Below block of code defines various optimization parameters and starting points for the optimization process. Here, 9 different starting points are used.

NOTE: The number of starting points and where to place them is problem dependent and it is upto the user to decide.

# Solver
method = "BFGS"

# Finite difference scheme
jac = "3-point"

# Solver options
options ={
    "disp": False
}

# Jones function
ax = plot_jones_function()
ax.set_title("Path of optimizer", fontsize=14)

# Creating starting points
num_pts = 3 # number of points in each direction
x = np.linspace(-1.5, 3.5, num_pts)
y = np.linspace(-1.5, 3.5, num_pts)
X,Y = np.meshgrid(x,y)

# Reshaping the array into 1D array
# Total points be square of num_pts
X = X.reshape(-1,)
Y = Y.reshape(-1,)

# Evaluations
nfun = 0
ngrad = 0

# Performing multistart optimization
for index in range(len(X)):
    starting_point = np.array([X[index], Y[index]])

    # Defining dict for storing history of optimization
    history = {}
    history["x1"] = [starting_point[0]]
    history["x2"] = [starting_point[1]]
    history["f"] = [jones_function(starting_point)]
    
    # Minimize the function
    result = minimize(fun=jones_function, x0=starting_point, method=method, jac=jac, options=options, callback=jones_opt_history)

    nfun += result.nfev
    ngrad += result.njev

    # Convergence plots
    jones_opt_plots(ax, history, starting_point, result)

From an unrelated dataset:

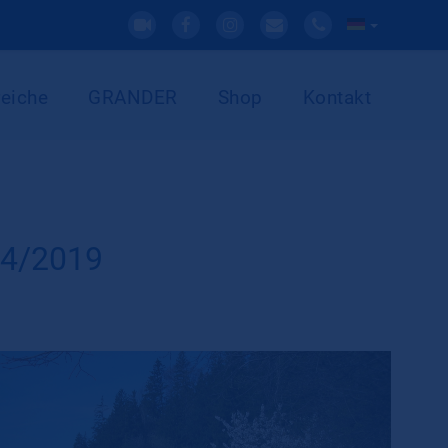
eiche
GRANDER
Shop
Kontakt
04/2019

    # Checking if the optimum found is better than current best point
    if index == 0:
        # Storing the best point
        best_point = result.x
        best_obj = jones_function(result.x)
    else:
        if jones_function(result.x) < best_obj:
            best_point = result.x
            best_obj = jones_function(result.x)
            
    print("Iteration {}:".format(index+1))
    print("Starting point: {}".format(starting_point))
    print("Optimum point: {}, Optimum value: {}\n".format(result.x, jones_function(result.x)))

print("\nResult:")
print("{} is the best value found at x1 = {} and x2 = {}.".format(best_obj, best_point[0], best_point[1]))
print("Number of function evaluations: {}".format(nfun))
print("Number of gradient evaluations: {}".format(ngrad))
Iteration 1:
Starting point: [-1.5 -1.5]
Optimum point: [-0.44947768  2.29275272], Optimum value: [-9.77696367]

Iteration 2:
Starting point: [ 1.  -1.5]
Optimum point: [ 2.67320832 -0.67588501], Optimum value: [-13.53203478]

Iteration 3:
Starting point: [ 3.5 -1.5]
Optimum point: [ 2.67320855 -0.67588494], Optimum value: [-13.53203478]

Iteration 4:
Starting point: [-1.5  1. ]
Optimum point: [-0.44947768  2.29275275], Optimum value: [-9.77696367]

Iteration 5:
Starting point: [1. 1.]
Optimum point: [2.42387824 1.92188476], Optimum value: [-9.03120445]

Iteration 6:
Starting point: [3.5 1. ]
Optimum point: [ 2.67320839 -0.67588494], Optimum value: [-13.53203478]

Iteration 7:
Starting point: [-1.5  3.5]
Optimum point: [-0.44947766  2.29275264], Optimum value: [-9.77696367]

Iteration 8:
Starting point: [1.  3.5]
Optimum point: [-0.44947759  2.29275282], Optimum value: [-9.77696367]

Iteration 9:
Starting point: [3.5 3.5]
Optimum point: [2.42387864 1.92188501], Optimum value: [-9.03120445]


Result:
[-13.53203478] is the best value found at x1 = 2.6732085465304873 and x2 = -0.6758849430317693.
Number of function evaluations: 750
Number of gradient evaluations: 150
../_images/96de6bdcdcc124dfa157d9155a19a2d007c833b93a468330de2cbd68f5b34b4f.png

As can be seen from above plot, 9 starting points are placed in a grid pattern and optimization path is plotted for each starting point. Multistart gradient-based optimization is able to obtain the global optimum of Jones function but note the function number of function evaluations required. It is dependent on number of starting points and number of iterations required to converge to the optimum value. Some other global optimization method might be able to obtain the global optimum with less number of function evaluations.